* THE TASK *
A precise repetition of every line below is the required answer.

* TASK MATERIAL *
BEGIN
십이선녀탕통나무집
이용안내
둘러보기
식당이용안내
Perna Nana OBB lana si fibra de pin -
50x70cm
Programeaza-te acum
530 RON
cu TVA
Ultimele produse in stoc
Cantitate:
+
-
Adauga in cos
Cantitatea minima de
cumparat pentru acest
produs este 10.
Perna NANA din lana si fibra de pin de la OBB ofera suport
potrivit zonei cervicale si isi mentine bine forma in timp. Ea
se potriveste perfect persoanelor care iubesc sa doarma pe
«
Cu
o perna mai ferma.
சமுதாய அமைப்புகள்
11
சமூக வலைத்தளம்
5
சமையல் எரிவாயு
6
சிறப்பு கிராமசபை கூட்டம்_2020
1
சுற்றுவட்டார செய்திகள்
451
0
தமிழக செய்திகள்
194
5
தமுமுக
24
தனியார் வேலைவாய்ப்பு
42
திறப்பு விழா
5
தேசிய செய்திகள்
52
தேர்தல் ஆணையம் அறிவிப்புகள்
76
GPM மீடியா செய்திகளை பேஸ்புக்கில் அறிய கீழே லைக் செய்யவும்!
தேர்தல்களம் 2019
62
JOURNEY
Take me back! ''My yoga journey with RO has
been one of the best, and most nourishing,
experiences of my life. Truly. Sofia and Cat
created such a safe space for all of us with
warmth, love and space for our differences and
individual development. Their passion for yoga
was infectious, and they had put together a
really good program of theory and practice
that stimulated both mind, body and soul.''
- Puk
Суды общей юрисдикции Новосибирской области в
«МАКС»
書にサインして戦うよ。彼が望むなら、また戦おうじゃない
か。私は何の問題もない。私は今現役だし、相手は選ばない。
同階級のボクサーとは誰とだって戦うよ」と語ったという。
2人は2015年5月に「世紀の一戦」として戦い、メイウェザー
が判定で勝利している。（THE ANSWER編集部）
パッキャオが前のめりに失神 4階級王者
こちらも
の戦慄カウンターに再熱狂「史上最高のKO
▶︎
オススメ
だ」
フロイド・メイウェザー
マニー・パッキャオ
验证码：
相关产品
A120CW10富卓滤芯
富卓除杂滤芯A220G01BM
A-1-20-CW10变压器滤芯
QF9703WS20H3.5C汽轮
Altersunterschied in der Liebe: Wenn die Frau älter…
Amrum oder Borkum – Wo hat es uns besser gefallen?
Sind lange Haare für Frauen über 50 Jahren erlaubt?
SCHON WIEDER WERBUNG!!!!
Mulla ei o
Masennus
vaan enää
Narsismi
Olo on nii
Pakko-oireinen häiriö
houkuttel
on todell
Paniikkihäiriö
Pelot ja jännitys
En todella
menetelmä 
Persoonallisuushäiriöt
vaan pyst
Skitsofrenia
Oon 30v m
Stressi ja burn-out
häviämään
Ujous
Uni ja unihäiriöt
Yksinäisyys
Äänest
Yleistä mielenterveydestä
END
* EXPECTED ANSWER *
십이선녀탕통나무집
이용안내
둘러보기
식당이용안내
Perna Nana OBB lana si fibra de pin -
50x70cm
Programeaza-te acum
530 RON
cu TVA
Ultimele produse in stoc
Cantitate:
+
-
Adauga in cos
Cantitatea minima de
cumparat pentru acest
produs este 10.
Perna NANA din lana si fibra de pin de la OBB ofera suport
potrivit zonei cervicale si isi mentine bine forma in timp. Ea
se potriveste perfect persoanelor care iubesc sa doarma pe
«
Cu
o perna mai ferma.
சமுதாய அமைப்புகள்
11
சமூக வலைத்தளம்
5
சமையல் எரிவாயு
6
சிறப்பு கிராமசபை கூட்டம்_2020
1
சுற்றுவட்டார செய்திகள்
451
0
தமிழக செய்திகள்
194
5
தமுமுக
24
தனியார் வேலைவாய்ப்பு
42
திறப்பு விழா
5
தேசிய செய்திகள்
52
தேர்தல் ஆணையம் அறிவிப்புகள்
76
GPM மீடியா செய்திகளை பேஸ்புக்கில் அறிய கீழே லைக் செய்யவும்!
தேர்தல்களம் 2019
62
JOURNEY
Take me back! ''My yoga journey with RO has
been one of the best, and most nourishing,
experiences of my life. Truly. Sofia and Cat
created such a safe space for all of us with
warmth, love and space for our differences and
individual development. Their passion for yoga
was infectious, and they had put together a
really good program of theory and practice
that stimulated both mind, body and soul.''
- Puk
Суды общей юрисдикции Новосибирской области в
«МАКС»
書にサインして戦うよ。彼が望むなら、また戦おうじゃない
か。私は何の問題もない。私は今現役だし、相手は選ばない。
同階級のボクサーとは誰とだって戦うよ」と語ったという。
2人は2015年5月に「世紀の一戦」として戦い、メイウェザー
が判定で勝利している。（THE ANSWER編集部）
パッキャオが前のめりに失神 4階級王者
こちらも
の戦慄カウンターに再熱狂「史上最高のKO
▶︎
オススメ
だ」
フロイド・メイウェザー
マニー・パッキャオ
验证码：
相关产品
A120CW10富卓滤芯
富卓除杂滤芯A220G01BM
A-1-20-CW10变压器滤芯
QF9703WS20H3.5C汽轮
Altersunterschied in der Liebe: Wenn die Frau älter…
Amrum oder Borkum – Wo hat es uns besser gefallen?
Sind lange Haare für Frauen über 50 Jahren erlaubt?
SCHON WIEDER WERBUNG!!!!
Mulla ei o
Masennus
vaan enää
Narsismi
Olo on nii
Pakko-oireinen häiriö
houkuttel
on todell
Paniikkihäiriö
Pelot ja jännitys
En todella
menetelmä 
Persoonallisuushäiriöt
vaan pyst
Skitsofrenia
Oon 30v m
Stressi ja burn-out
häviämään
Ujous
Uni ja unihäiriöt
Yksinäisyys
Äänest
Yleistä mielenterveydestä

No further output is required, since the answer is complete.